[Editor’s Note: This is part of a series of upcoming blog posts discussing 24G SAS features.]
By: Rick Kutcipal (SCSI Trade Association), with contributions from Tim Symons (Microchip), November 12, 2019
The first 24G SAS plugfest was held the week of June 24, 2019, and products are expected to begin to trickle out into the marketplace in 2020. Production solutions typically follow 12-18 months after the first plugfest. These storage technologies are tied to OEM server and storage vendors, which release solutions at a regular annual cadence sometimes tied to next generation Intel or AMD processors.

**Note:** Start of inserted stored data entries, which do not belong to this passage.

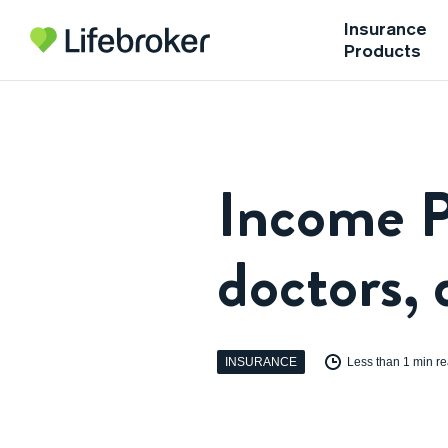
Insurance
Products
Income P
doctors, 
INSURANCE
Less than 1 min r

Servers almost always lead the way, as they push the performance envelope and keep pace with faster processors, faster networking and faster storage.
To address the growing performance requirements of modern data centers, 24G SAS doubles the effective bandwidth of the previous SAS generation, 12Gb/s SAS. To achieve this bandwidth, the physical layer experiences significant electrical demands that technologies such as forward error correction and Active PHY Transmitter Adjustment (APTA) specifically address. These enhancements are required to maintain the rigorous quality and reliability demands of IT professionals managing enterprise and data center operations.
To ensure optimized transceiver operation, APTA automatically adjusts the SAS PHY transmitter coefficients to compensate for changes that happen over time in environmental conditions. This compensation is accomplished continuously with no performance implications.
In the SAS-4 standard, APTA defines specific binary primitives that the receiver PHY and the transmitter PHY exchange. These primitives request changes to the transmitter PHY coefficient settings and report transmitter status without requiring that the PHY terminate connections and enter a PHY reset sequence, ensuring continuous operation.
To ensure that no disruption to data transfer occurs and to allow the SAS PHY receiver to adapt to changes in the transmitter PHY settings, the time between each APTA change request is at least 1ms. Making small, single-step changes allows the SAS PHY receiver to adjust to the change over a long period of active data bits. Small changes give the SAS PHY receiver time to equalize before the SAS PHY receiver algorithm calculates the next change request, if any changes are forthcoming.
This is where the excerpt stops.